Joseph Smith and a Relational Definition of Sin
by Josh E. Probert, University of Delaware
"Joseph Smith questioned the foundation of Protestantism that salvation is an event that takes place between two people alone, namely God and man. He replaced this ethic of individualism with one of community, interrelatedness, and interdependence and made religious community the condition of the possibility of salvation." Although Joseph would agree with the biblical notion that sin "ruptures one's relationship to deity," he built upon this idea and added to it.
The Protestant worldview of self-scrutiny and being saved by grace may have driven Joseph into the Sacred Grove, but the religion that grew from Joseph's encounter with Deity was one based on relationships, particularly covenant relationships. Joseph's revelations, says Probert, resulted in an effort "to make concrete an impulse manifest across the millennia of Christianity, namely the desire to construct the city of God, . . . Zion."
Community was not just for this world either. Joseph recast heaven, too, as a place of "eternal work among eternal associates" and not merely a destination where the Saints experience "a beatific reprieve from the cares of this world in which all surround the throne of God and do nothing but chant, 'sanctus, santus, sanctus.'" Joseph believed in a heaven where "the same sociality, which exists among us here will exist among us there" (D&C 130:2).

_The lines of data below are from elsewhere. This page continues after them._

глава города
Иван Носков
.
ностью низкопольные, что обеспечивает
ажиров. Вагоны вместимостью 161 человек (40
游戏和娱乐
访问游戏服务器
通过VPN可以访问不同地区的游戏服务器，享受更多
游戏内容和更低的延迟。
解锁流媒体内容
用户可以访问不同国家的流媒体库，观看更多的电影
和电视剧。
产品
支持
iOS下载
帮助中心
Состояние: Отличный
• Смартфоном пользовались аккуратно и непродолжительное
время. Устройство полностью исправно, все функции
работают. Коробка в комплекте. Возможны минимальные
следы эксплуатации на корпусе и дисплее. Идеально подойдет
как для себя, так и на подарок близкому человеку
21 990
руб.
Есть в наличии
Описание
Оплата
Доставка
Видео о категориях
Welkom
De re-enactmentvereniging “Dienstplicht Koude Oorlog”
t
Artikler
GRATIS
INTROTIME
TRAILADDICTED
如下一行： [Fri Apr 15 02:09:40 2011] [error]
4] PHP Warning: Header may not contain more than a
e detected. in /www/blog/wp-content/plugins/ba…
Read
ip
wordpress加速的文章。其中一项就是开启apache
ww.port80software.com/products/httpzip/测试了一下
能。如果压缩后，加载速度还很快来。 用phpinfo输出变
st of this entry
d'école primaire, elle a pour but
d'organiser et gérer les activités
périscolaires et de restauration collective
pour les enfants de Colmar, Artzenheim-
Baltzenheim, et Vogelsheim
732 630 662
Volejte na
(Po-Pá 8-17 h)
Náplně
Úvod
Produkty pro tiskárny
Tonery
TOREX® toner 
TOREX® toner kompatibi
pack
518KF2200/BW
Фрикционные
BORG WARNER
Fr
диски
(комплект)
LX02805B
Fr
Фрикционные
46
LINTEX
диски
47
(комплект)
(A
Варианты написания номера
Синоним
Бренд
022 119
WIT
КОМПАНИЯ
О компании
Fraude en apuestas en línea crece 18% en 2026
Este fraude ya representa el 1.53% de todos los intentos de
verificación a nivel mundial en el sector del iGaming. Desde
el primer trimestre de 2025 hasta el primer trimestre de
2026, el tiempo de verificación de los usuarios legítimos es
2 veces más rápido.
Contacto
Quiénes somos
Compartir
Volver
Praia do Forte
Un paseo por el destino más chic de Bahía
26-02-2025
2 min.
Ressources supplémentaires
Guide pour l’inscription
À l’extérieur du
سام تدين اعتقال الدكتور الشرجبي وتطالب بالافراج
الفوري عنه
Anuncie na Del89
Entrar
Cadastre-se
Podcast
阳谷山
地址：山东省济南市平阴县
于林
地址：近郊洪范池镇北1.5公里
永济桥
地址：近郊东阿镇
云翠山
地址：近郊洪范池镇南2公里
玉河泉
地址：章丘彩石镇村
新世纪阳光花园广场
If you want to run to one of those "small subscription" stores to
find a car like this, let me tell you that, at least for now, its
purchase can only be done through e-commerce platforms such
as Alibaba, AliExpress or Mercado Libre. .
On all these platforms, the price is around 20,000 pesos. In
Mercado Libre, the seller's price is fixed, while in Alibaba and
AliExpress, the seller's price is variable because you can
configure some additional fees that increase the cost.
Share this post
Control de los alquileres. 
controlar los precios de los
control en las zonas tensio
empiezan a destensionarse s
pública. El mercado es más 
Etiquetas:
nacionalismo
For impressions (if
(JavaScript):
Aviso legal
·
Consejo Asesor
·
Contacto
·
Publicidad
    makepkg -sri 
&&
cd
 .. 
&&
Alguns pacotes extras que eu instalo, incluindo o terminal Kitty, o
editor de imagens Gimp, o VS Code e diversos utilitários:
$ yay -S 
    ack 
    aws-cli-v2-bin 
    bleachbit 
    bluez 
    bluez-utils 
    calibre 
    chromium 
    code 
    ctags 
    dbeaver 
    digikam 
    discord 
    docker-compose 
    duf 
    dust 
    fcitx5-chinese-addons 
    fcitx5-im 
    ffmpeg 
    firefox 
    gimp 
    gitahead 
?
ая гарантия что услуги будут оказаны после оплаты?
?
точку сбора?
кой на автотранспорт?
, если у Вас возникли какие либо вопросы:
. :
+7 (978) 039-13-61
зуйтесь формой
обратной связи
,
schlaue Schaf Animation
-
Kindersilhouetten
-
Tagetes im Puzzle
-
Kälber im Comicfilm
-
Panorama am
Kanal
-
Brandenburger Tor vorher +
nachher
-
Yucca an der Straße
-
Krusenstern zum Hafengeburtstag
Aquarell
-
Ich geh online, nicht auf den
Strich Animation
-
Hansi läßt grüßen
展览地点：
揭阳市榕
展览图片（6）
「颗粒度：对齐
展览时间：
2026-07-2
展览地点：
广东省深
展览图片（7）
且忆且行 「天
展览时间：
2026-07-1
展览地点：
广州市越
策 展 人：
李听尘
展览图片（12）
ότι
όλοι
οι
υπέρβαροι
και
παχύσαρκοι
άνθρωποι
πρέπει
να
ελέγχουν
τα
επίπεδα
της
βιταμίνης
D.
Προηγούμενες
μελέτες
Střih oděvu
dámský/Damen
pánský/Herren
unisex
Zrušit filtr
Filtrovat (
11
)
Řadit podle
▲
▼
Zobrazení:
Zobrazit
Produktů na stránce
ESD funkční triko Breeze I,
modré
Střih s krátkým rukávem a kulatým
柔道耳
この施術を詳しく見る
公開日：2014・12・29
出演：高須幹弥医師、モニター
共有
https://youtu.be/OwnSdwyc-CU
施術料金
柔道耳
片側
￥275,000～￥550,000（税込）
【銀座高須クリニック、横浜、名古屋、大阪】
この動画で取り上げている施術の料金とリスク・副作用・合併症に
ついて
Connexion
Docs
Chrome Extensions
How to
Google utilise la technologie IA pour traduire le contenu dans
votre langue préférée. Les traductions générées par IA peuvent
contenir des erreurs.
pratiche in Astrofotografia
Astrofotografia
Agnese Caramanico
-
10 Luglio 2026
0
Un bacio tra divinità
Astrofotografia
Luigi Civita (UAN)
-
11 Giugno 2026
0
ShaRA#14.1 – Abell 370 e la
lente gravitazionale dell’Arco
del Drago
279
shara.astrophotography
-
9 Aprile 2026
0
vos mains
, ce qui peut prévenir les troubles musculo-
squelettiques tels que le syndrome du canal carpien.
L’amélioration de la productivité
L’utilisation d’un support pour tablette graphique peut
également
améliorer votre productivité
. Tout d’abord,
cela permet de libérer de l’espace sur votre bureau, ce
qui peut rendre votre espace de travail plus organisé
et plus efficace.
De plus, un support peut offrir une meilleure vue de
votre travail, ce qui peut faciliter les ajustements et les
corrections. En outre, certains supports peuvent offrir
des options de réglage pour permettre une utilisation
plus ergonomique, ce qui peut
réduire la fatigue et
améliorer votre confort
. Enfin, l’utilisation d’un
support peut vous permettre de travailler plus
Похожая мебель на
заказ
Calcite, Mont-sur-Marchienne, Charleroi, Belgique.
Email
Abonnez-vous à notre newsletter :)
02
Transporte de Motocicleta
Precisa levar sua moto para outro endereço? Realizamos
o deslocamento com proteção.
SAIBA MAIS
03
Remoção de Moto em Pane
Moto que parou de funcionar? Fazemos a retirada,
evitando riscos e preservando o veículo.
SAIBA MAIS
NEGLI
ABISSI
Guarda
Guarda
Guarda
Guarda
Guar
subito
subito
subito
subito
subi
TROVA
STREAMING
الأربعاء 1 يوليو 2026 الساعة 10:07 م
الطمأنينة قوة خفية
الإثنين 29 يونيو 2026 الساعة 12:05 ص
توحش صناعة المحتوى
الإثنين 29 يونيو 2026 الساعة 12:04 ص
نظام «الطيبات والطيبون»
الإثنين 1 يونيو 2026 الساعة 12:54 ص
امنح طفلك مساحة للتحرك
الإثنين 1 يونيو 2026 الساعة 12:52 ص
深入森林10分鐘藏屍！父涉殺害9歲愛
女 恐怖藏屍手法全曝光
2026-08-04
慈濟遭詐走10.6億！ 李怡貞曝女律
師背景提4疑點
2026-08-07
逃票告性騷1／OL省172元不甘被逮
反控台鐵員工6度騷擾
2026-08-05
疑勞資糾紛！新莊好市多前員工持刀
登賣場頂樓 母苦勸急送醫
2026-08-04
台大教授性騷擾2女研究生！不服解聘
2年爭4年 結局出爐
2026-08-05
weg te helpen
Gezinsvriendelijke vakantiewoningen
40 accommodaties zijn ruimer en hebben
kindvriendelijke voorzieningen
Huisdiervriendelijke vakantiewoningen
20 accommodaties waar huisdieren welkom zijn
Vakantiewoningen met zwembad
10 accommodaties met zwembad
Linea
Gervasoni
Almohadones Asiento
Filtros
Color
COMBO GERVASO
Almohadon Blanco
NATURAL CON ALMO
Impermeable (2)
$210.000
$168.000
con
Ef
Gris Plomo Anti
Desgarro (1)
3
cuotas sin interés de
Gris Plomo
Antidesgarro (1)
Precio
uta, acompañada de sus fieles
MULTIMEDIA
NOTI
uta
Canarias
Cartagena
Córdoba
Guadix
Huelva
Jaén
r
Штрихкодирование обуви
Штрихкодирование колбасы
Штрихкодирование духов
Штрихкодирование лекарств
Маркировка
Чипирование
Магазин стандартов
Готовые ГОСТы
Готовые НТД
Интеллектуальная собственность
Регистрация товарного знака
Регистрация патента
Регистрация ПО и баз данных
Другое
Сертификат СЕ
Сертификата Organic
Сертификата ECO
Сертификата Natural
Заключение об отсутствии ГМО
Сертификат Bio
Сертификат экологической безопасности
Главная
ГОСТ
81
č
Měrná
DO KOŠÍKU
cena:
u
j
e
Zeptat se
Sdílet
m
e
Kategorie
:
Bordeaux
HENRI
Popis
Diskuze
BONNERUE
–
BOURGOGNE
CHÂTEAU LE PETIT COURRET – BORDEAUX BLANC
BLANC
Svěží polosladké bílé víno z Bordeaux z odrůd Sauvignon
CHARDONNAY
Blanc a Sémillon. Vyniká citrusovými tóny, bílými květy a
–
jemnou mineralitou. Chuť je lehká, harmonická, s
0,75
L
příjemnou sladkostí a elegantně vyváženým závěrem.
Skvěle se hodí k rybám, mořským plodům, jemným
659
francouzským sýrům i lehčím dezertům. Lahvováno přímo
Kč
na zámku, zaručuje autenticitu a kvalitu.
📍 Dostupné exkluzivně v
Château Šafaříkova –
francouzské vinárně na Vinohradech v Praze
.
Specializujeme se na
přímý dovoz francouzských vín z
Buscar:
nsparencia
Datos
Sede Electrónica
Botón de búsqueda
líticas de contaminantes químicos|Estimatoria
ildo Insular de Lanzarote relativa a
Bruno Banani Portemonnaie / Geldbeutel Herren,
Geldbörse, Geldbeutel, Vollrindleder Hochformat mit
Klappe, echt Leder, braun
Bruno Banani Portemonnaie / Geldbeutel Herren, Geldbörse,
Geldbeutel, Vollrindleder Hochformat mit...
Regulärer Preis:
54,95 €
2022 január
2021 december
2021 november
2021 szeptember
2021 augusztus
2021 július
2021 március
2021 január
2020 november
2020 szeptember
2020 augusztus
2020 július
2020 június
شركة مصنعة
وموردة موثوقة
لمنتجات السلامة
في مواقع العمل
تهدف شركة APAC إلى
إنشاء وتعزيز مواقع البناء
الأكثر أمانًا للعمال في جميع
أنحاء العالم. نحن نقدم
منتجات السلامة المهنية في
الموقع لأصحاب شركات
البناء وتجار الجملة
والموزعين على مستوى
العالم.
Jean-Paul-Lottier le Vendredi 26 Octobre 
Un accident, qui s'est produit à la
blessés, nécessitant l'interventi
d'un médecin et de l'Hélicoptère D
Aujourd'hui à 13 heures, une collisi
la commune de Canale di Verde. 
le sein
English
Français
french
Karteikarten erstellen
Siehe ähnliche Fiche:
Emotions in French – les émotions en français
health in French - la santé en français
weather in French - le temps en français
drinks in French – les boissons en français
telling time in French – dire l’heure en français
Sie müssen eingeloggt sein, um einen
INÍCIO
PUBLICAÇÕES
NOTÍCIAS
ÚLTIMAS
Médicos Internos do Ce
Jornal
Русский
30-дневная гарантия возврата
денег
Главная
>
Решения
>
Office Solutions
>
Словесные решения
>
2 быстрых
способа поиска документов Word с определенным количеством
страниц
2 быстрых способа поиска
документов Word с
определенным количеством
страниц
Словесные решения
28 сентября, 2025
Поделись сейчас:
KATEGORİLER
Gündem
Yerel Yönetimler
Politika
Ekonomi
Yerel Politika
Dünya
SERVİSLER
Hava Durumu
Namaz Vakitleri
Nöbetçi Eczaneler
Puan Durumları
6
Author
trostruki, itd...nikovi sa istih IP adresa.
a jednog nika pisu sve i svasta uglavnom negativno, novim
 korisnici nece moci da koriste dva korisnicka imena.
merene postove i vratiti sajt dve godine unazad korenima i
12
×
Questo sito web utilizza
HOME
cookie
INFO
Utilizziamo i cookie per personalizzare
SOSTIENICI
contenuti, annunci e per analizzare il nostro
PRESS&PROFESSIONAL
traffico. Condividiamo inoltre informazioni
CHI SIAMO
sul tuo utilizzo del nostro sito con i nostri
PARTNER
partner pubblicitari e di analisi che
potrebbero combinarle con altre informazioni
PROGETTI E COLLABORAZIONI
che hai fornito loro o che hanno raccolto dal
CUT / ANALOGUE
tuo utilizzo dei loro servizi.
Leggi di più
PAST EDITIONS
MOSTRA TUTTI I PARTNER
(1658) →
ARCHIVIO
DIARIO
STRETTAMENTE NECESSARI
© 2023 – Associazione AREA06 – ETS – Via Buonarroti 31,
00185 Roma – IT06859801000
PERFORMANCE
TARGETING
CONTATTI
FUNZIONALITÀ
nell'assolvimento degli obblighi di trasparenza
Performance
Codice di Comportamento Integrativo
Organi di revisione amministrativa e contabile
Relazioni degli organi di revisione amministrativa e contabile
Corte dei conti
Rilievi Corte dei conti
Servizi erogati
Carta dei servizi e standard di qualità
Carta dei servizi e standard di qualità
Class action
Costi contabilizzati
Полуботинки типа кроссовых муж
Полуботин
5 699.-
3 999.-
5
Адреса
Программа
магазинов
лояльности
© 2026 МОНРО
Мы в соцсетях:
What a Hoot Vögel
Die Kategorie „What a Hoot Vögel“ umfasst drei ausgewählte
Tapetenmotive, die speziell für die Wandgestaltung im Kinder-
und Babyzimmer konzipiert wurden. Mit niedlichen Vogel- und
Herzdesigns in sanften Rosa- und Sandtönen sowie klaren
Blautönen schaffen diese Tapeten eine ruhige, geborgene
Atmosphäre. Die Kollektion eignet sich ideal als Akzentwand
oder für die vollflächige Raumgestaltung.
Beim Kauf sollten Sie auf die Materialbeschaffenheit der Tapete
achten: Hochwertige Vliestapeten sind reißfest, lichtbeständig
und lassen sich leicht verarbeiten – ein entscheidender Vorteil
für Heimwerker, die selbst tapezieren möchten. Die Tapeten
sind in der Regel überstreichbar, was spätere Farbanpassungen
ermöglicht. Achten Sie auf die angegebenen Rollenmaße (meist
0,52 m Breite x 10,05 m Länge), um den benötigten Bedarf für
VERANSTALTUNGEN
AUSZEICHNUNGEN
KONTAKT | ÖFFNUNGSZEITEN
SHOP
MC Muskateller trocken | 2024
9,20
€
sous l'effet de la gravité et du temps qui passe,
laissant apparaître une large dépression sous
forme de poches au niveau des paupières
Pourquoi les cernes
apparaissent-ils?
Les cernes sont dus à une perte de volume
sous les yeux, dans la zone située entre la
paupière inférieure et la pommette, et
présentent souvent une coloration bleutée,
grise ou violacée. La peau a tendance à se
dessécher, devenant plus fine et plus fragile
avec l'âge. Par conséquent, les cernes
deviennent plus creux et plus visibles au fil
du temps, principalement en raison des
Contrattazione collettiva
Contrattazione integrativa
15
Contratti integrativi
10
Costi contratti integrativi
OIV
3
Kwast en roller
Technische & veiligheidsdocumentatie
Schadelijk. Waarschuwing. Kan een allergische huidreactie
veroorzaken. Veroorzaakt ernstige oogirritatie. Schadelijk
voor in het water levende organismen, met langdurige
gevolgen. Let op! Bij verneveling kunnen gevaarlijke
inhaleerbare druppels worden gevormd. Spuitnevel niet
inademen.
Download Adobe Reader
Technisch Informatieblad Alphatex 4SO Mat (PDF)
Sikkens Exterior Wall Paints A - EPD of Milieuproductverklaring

Probert suggests we need to better understand "what Joseph Smith was getting at when he taught that friendship is one of the 'grand fundamental principles of Mormonism.' It is at least clear that he was arguing for something more robust than inviting the Whitneys and the Kimballs over to the Mansion House for a game of loo and whist." Friendship, community, and relationship provide a different context for sin.
Sin becomes more than merely the breaking of a rule; it is the violation of a covenant community. This idea that sin occurs within relationships leads to Probert's pivotal point: "This contextualization of sin helps provide a measure of stability in the subjective relativity of defining what is and is not sin. One can use behavior's effects on relationships as a rubric. In a most important way, seeing sin as behavior that damages saving relationships gets us beyond Pharisee-like judgment of others for things that do not matter and reorients our focus to love, especially the agape-type love that was central to primitive Christianity.